If Sherlock Holmes had never experienced true fear, he did now. It wasn't hysterical or gripping as he'd expected. This was cold creep of understanding something he never wanted to understand. The boy clutching at Molly didn't understand the weight of it.
"Jim Moriarty used to call you angel and you never thought to mention it?"
"Why the bloody hell would I ever mention that? Ever?" He wonders if she realizes she's started running her hands through the boy's hair. Wonders if that's just part of her instinct, part of the force of being Molly?
"Because it's significant. Angels means something significant to Moriarty." He paced again. What was this game? What was it this time?
"He's asleep." Everything is calm now. John dozed in his chair, but Molly still stood, hands still pulling through ratted curls.
John jerked awake at a kick to the shins, checked the boy over and found no medical issues. The patient slept soundly through the check-up. Fatigue could be added to his list of symptoms them. Sherlock knew before the day was over the detectives would show up, they'd take the child away for questioning and to some home where he'd be warm and entirely unsafe. So he studied every moment he had with him, trying with every moment to get more information. But there was no more. The dirt could be from anywhere, as far as he could tell now. He'd gathered samples but it did no good at the moment. He would need the lab for the test.

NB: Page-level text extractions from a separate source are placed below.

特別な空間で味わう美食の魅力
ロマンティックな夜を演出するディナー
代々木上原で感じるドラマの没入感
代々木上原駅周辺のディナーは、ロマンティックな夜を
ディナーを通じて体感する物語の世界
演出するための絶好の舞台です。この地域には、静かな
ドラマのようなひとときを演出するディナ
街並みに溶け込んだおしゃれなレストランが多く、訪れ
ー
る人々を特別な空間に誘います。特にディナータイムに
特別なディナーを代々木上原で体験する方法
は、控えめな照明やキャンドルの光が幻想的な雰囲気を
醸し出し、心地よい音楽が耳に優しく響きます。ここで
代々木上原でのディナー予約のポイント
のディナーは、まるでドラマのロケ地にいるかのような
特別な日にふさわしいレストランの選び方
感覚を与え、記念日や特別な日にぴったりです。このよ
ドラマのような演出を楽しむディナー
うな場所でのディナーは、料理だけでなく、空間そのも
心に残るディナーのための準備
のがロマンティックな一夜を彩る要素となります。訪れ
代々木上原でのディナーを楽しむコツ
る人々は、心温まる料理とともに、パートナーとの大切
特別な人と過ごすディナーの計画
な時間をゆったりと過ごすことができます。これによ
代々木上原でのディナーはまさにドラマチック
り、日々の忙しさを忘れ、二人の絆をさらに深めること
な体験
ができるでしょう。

Molly had just begun shifting uncomfortably when someone banged on his door. Two people, Sally and another. The other had done the knocking, and was now getting scolded.
"Sherlock, we've got to take the kid now. Social services is pounding at our door."
"And you're pounding at mine. How circular." He watched the sleeping boy. "His name is Hansel, I'm keeping him."
"He's not a puppy, Sherlock. You can't keep him." He glanced from Molly to the child.
"I can. I know his closest living relative." Sally laughed dryly. She didn't believe him. "No, really, I do. You can take him away to do a DNA test, but you'll find I'm correct anyway."
"Just because you say something doesn't mean it's true. Molly's never had children, Sherlock."
"No. But her mother has. Obviously." Molly paled again.
"Besides her vague and unhelpful comment, Molly Hooper has the same eye shape and color, similar jaw lines. Not enough immediately to say they're related and not just physical coincidence. However, the whorls in their hair go in the same direction, clear hereditary mark." He sat down, leaned forward on his hands, and finished off. "Of course, the biggest indicator is that Molly's sentence would have finished 'Spitting image of Joseph', her brother who lives in America now."
She didn't even ask how he knew there was a brother in America. He was Sherlock Holmes. He knew everything.